The copy you produce must hold every record exactly, and none of the images.

==============================

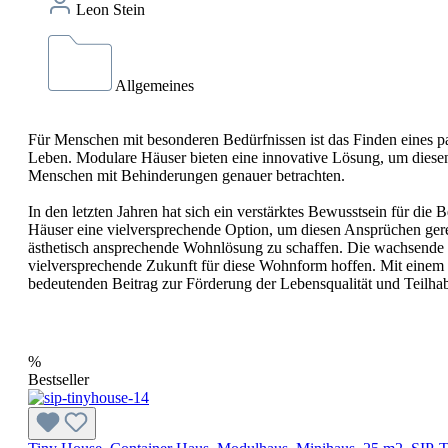
Leon Stein
Allgemeines
Für Menschen mit besonderen Bedürfnissen ist das Finden eines pa
Leben. Modulare Häuser bieten eine innovative Lösung, um diese
Menschen mit Behinderungen genauer betrachten.
In den letzten Jahren hat sich ein verstärktes Bewusstsein für d
Häuser eine vielversprechende Option, um diesen Ansprüchen gerech
ästhetisch ansprechende Wohnlösung zu schaffen. Die wachsende 
vielversprechende Zukunft für diese Wohnform hoffen. Mit einem g
bedeutenden Beitrag zur Förderung der Lebensqualität und Teilha
%
Bestseller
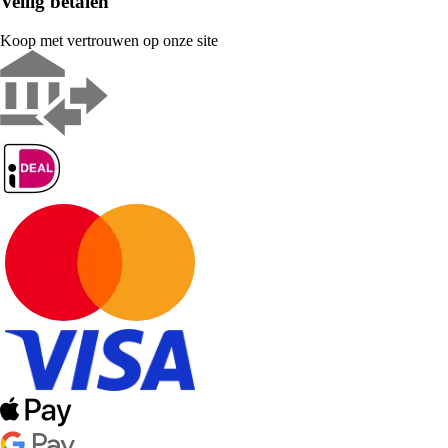
Veilig betalen
Koop met vertrouwen op onze site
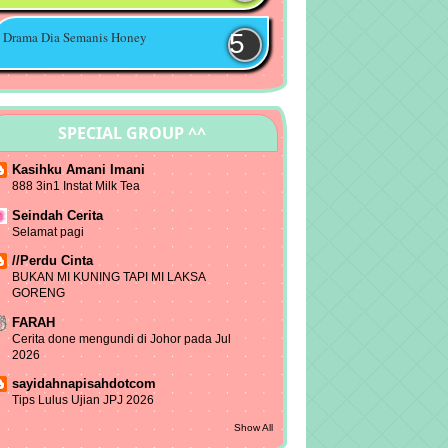
Contest Menang Fujifilm Instax Mini
Camera - Beray...
Drama Dia Semanis Honey
Giveway Shawl Raya by Aryana
Couture
Raya Giveaway : Jualan Raya Meletop
SPECIAL GROUP ^^
2016
Kasihku Amani Imani
GIVEAWAY BY SYAZWANI MAZLAN
888 3in1 Instat Milk Tea
2016
Seindah Cerita
Syahoney Kitty Shoppe Giveaway" di
Selamat pagi
blog anda
//Perdu Cinta
BUKAN MI KUNING TAPI MI LAKSA
Segmen Sampul Duit Raya
GORENG
Seindahcerita
FARAH
Segmen Memori Berkasih Ucing
Cerita done mengundi di Johor pada Jul
Follow
2026
sayidahnapisahdotcom
INIBLOGKE RAMADHAN16
Tips Lulus Ujian JPJ 2026
BLOGLIST
Show All
Giveaway Sejuk Sedap Ramadhan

==============================

◆ **Expected answer**:
Leon Stein
Allgemeines
Für Menschen mit besonderen Bedürfnissen ist das Finden eines pa
Leben. Modulare Häuser bieten eine innovative Lösung, um diese
Menschen mit Behinderungen genauer betrachten.
In den letzten Jahren hat sich ein verstärktes Bewusstsein für d
Häuser eine vielversprechende Option, um diesen Ansprüchen gerech
ästhetisch ansprechende Wohnlösung zu schaffen. Die wachsende 
vielversprechende Zukunft für diese Wohnform hoffen. Mit einem g
bedeutenden Beitrag zur Förderung der Lebensqualität und Teilha
%
Bestseller
Veilig betalen
Koop met vertrouwen op onze site
Contest Menang Fujifilm Instax Mini
Camera - Beray...
Drama Dia Semanis Honey
Giveway Shawl Raya by Aryana
Couture
Raya Giveaway : Jualan Raya Meletop
SPECIAL GROUP ^^
2016
Kasihku Amani Imani
GIVEAWAY BY SYAZWANI MAZLAN
888 3in1 Instat Milk Tea
2016
Seindah Cerita
Syahoney Kitty Shoppe Giveaway" di
Selamat pagi
blog anda
//Perdu Cinta
BUKAN MI KUNING TAPI MI LAKSA
Segmen Sampul Duit Raya
GORENG
Seindahcerita
FARAH
Segmen Memori Berkasih Ucing
Cerita done mengundi di Johor pada Jul
Follow
2026
sayidahnapisahdotcom
INIBLOGKE RAMADHAN16
Tips Lulus Ujian JPJ 2026
BLOGLIST
Show All
Giveaway Sejuk Sedap Ramadhan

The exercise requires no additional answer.